The range to reproduce runs from the line containing "n saja dan di" through the last line of the listing below; give exactly those lines and no others.

-------- ENTRIES SUPPLIED --------

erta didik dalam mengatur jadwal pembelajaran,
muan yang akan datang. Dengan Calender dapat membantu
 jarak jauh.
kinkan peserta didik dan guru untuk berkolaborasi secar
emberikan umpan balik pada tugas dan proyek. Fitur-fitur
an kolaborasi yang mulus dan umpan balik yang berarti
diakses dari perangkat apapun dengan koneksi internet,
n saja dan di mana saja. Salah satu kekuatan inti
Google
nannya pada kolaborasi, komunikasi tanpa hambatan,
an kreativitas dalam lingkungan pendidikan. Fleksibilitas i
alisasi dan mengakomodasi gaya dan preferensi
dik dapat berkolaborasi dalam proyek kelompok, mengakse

--------

(ANSWER)
n saja dan di mana saja. Salah satu kekuatan inti
Google
nannya pada kolaborasi, komunikasi tanpa hambatan,
an kreativitas dalam lingkungan pendidikan. Fleksibilitas i
alisasi dan mengakomodasi gaya dan preferensi
dik dapat berkolaborasi dalam proyek kelompok, mengakse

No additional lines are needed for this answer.